ABOUT THIS EXERCISE: Return the full listing below, unchanged.

GIVEN DATA:
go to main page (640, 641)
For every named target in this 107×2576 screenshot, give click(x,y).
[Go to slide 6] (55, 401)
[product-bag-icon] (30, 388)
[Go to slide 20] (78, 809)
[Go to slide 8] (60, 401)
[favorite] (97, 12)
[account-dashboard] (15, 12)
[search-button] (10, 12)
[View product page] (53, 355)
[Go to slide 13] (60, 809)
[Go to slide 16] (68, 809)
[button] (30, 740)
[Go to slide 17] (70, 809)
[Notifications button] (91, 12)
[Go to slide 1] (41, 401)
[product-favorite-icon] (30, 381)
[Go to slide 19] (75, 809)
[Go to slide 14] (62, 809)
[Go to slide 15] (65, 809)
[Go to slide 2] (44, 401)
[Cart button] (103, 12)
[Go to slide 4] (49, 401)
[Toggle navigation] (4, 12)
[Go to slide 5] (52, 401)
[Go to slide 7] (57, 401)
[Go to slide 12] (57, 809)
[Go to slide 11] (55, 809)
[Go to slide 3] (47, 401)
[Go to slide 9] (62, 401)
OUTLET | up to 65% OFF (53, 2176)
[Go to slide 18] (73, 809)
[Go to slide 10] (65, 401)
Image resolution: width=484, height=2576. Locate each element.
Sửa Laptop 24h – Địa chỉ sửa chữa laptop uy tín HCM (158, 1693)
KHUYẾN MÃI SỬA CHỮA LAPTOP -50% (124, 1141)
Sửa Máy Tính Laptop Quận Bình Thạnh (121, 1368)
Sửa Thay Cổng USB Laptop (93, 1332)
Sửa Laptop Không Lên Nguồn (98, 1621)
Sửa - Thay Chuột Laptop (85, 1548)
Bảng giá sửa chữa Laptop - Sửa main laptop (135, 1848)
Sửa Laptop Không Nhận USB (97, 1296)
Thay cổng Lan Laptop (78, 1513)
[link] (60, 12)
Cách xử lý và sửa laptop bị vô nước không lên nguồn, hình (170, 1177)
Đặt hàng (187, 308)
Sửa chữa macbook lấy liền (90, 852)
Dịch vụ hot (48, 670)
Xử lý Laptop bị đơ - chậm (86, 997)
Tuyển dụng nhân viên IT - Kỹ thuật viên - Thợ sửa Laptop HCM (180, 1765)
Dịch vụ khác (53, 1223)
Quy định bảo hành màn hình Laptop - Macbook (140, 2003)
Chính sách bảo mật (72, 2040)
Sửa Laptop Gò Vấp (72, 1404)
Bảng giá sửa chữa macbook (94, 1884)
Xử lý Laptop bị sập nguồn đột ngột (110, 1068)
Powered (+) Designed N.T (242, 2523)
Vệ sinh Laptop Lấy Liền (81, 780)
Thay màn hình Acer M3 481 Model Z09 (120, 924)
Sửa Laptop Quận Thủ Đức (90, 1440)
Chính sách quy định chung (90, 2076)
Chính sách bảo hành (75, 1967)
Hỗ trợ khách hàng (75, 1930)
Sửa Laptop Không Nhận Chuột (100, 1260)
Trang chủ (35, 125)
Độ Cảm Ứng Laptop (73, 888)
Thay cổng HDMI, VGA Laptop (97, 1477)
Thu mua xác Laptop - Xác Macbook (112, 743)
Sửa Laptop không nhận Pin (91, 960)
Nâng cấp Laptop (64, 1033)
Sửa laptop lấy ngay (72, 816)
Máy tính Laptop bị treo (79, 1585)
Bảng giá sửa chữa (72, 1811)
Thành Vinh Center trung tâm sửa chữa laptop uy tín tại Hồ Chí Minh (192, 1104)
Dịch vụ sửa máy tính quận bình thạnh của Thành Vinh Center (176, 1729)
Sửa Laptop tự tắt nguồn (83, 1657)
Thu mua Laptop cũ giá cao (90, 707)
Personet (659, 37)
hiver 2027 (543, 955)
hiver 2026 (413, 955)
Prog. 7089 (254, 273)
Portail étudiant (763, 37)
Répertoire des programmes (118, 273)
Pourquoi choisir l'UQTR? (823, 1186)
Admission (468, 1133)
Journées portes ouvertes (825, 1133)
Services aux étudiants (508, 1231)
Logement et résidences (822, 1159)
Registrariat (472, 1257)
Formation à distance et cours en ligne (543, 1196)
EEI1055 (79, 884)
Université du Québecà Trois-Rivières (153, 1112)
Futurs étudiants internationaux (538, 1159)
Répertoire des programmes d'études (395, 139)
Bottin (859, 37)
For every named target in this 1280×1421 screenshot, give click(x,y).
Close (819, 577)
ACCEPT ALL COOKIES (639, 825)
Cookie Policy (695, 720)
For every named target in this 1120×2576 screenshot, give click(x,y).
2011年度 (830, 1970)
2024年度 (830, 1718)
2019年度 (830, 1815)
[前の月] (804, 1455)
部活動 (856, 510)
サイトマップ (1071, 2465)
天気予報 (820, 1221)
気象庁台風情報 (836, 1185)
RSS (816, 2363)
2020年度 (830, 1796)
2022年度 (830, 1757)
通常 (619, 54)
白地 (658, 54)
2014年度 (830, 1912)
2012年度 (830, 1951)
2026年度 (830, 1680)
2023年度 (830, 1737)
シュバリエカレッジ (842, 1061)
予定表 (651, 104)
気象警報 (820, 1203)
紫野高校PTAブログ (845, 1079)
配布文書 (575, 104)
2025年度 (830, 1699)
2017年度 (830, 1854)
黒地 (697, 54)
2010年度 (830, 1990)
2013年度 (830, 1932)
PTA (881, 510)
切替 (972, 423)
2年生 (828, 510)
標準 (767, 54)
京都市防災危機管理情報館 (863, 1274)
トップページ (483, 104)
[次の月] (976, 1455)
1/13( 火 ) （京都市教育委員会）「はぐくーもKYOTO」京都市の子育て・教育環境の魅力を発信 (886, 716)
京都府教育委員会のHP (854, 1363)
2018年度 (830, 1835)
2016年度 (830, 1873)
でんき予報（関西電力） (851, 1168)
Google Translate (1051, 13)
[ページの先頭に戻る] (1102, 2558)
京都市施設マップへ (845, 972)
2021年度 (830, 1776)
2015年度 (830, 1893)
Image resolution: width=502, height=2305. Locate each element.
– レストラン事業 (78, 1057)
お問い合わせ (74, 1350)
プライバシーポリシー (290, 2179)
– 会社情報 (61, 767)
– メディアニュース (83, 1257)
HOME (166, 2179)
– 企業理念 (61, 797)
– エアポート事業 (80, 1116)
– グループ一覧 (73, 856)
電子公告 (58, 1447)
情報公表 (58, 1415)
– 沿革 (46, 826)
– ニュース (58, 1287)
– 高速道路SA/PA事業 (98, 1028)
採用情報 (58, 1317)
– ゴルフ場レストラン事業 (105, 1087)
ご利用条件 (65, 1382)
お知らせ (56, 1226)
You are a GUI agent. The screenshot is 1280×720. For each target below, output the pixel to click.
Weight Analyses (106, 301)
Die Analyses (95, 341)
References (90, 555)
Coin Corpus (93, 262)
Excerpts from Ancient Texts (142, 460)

ANSWER BELOW:
go to main page (640, 641)
For every named target in this 107×2576 screenshot, give click(x,y).
[Go to slide 6] (55, 401)
[product-bag-icon] (30, 388)
[Go to slide 20] (78, 809)
[Go to slide 8] (60, 401)
[favorite] (97, 12)
[account-dashboard] (15, 12)
[search-button] (10, 12)
[View product page] (53, 355)
[Go to slide 13] (60, 809)
[Go to slide 16] (68, 809)
[button] (30, 740)
[Go to slide 17] (70, 809)
[Notifications button] (91, 12)
[Go to slide 1] (41, 401)
[product-favorite-icon] (30, 381)
[Go to slide 19] (75, 809)
[Go to slide 14] (62, 809)
[Go to slide 15] (65, 809)
[Go to slide 2] (44, 401)
[Cart button] (103, 12)
[Go to slide 4] (49, 401)
[Toggle navigation] (4, 12)
[Go to slide 5] (52, 401)
[Go to slide 7] (57, 401)
[Go to slide 12] (57, 809)
[Go to slide 11] (55, 809)
[Go to slide 3] (47, 401)
[Go to slide 9] (62, 401)
OUTLET | up to 65% OFF (53, 2176)
[Go to slide 18] (73, 809)
[Go to slide 10] (65, 401)
Image resolution: width=484, height=2576. Locate each element.
Sửa Laptop 24h – Địa chỉ sửa chữa laptop uy tín HCM (158, 1693)
KHUYẾN MÃI SỬA CHỮA LAPTOP -50% (124, 1141)
Sửa Máy Tính Laptop Quận Bình Thạnh (121, 1368)
Sửa Thay Cổng USB Laptop (93, 1332)
Sửa Laptop Không Lên Nguồn (98, 1621)
Sửa - Thay Chuột Laptop (85, 1548)
Bảng giá sửa chữa Laptop - Sửa main laptop (135, 1848)
Sửa Laptop Không Nhận USB (97, 1296)
Thay cổng Lan Laptop (78, 1513)
[link] (60, 12)
Cách xử lý và sửa laptop bị vô nước không lên nguồn, hình (170, 1177)
Đặt hàng (187, 308)
Sửa chữa macbook lấy liền (90, 852)
Dịch vụ hot (48, 670)
Xử lý Laptop bị đơ - chậm (86, 997)
Tuyển dụng nhân viên IT - Kỹ thuật viên - Thợ sửa Laptop HCM (180, 1765)
Dịch vụ khác (53, 1223)
Quy định bảo hành màn hình Laptop - Macbook (140, 2003)
Chính sách bảo mật (72, 2040)
Sửa Laptop Gò Vấp (72, 1404)
Bảng giá sửa chữa macbook (94, 1884)
Xử lý Laptop bị sập nguồn đột ngột (110, 1068)
Powered (+) Designed N.T (242, 2523)
Vệ sinh Laptop Lấy Liền (81, 780)
Thay màn hình Acer M3 481 Model Z09 (120, 924)
Sửa Laptop Quận Thủ Đức (90, 1440)
Chính sách quy định chung (90, 2076)
Chính sách bảo hành (75, 1967)
Hỗ trợ khách hàng (75, 1930)
Sửa Laptop Không Nhận Chuột (100, 1260)
Trang chủ (35, 125)
Độ Cảm Ứng Laptop (73, 888)
Thay cổng HDMI, VGA Laptop (97, 1477)
Thu mua xác Laptop - Xác Macbook (112, 743)
Sửa Laptop không nhận Pin (91, 960)
Nâng cấp Laptop (64, 1033)
Sửa laptop lấy ngay (72, 816)
Máy tính Laptop bị treo (79, 1585)
Bảng giá sửa chữa (72, 1811)
Thành Vinh Center trung tâm sửa chữa laptop uy tín tại Hồ Chí Minh (192, 1104)
Dịch vụ sửa máy tính quận bình thạnh của Thành Vinh Center (176, 1729)
Sửa Laptop tự tắt nguồn (83, 1657)
Thu mua Laptop cũ giá cao (90, 707)
Personet (659, 37)
hiver 2027 (543, 955)
hiver 2026 (413, 955)
Prog. 7089 (254, 273)
Portail étudiant (763, 37)
Répertoire des programmes (118, 273)
Pourquoi choisir l'UQTR? (823, 1186)
Admission (468, 1133)
Journées portes ouvertes (825, 1133)
Services aux étudiants (508, 1231)
Logement et résidences (822, 1159)
Registrariat (472, 1257)
Formation à distance et cours en ligne (543, 1196)
EEI1055 (79, 884)
Université du Québecà Trois-Rivières (153, 1112)
Futurs étudiants internationaux (538, 1159)
Répertoire des programmes d'études (395, 139)
Bottin (859, 37)
For every named target in this 1280×1421 screenshot, give click(x,y).
Close (819, 577)
ACCEPT ALL COOKIES (639, 825)
Cookie Policy (695, 720)
For every named target in this 1120×2576 screenshot, give click(x,y).
2011年度 (830, 1970)
2024年度 (830, 1718)
2019年度 (830, 1815)
[前の月] (804, 1455)
部活動 (856, 510)
サイトマップ (1071, 2465)
天気予報 (820, 1221)
気象庁台風情報 (836, 1185)
RSS (816, 2363)
2020年度 (830, 1796)
2022年度 (830, 1757)
通常 (619, 54)
白地 (658, 54)
2014年度 (830, 1912)
2012年度 (830, 1951)
2026年度 (830, 1680)
2023年度 (830, 1737)
シュバリエカレッジ (842, 1061)
予定表 (651, 104)
気象警報 (820, 1203)
紫野高校PTAブログ (845, 1079)
配布文書 (575, 104)
2025年度 (830, 1699)
2017年度 (830, 1854)
黒地 (697, 54)
2010年度 (830, 1990)
2013年度 (830, 1932)
PTA (881, 510)
切替 (972, 423)
2年生 (828, 510)
標準 (767, 54)
京都市防災危機管理情報館 (863, 1274)
トップページ (483, 104)
[次の月] (976, 1455)
1/13( 火 ) （京都市教育委員会）「はぐくーもKYOTO」京都市の子育て・教育環境の魅力を発信 (886, 716)
京都府教育委員会のHP (854, 1363)
2018年度 (830, 1835)
2016年度 (830, 1873)
でんき予報（関西電力） (851, 1168)
Google Translate (1051, 13)
[ページの先頭に戻る] (1102, 2558)
京都市施設マップへ (845, 972)
2021年度 (830, 1776)
2015年度 (830, 1893)
Image resolution: width=502, height=2305. Locate each element.
– レストラン事業 (78, 1057)
お問い合わせ (74, 1350)
プライバシーポリシー (290, 2179)
– 会社情報 (61, 767)
– メディアニュース (83, 1257)
HOME (166, 2179)
– 企業理念 (61, 797)
– エアポート事業 (80, 1116)
– グループ一覧 (73, 856)
電子公告 (58, 1447)
情報公表 (58, 1415)
– 沿革 (46, 826)
– ニュース (58, 1287)
– 高速道路SA/PA事業 (98, 1028)
採用情報 (58, 1317)
– ゴルフ場レストラン事業 (105, 1087)
ご利用条件 (65, 1382)
お知らせ (56, 1226)
You are a GUI agent. The screenshot is 1280×720. For each target below, output the pixel to click.
Weight Analyses (106, 301)
Die Analyses (95, 341)
References (90, 555)
Coin Corpus (93, 262)
Excerpts from Ancient Texts (142, 460)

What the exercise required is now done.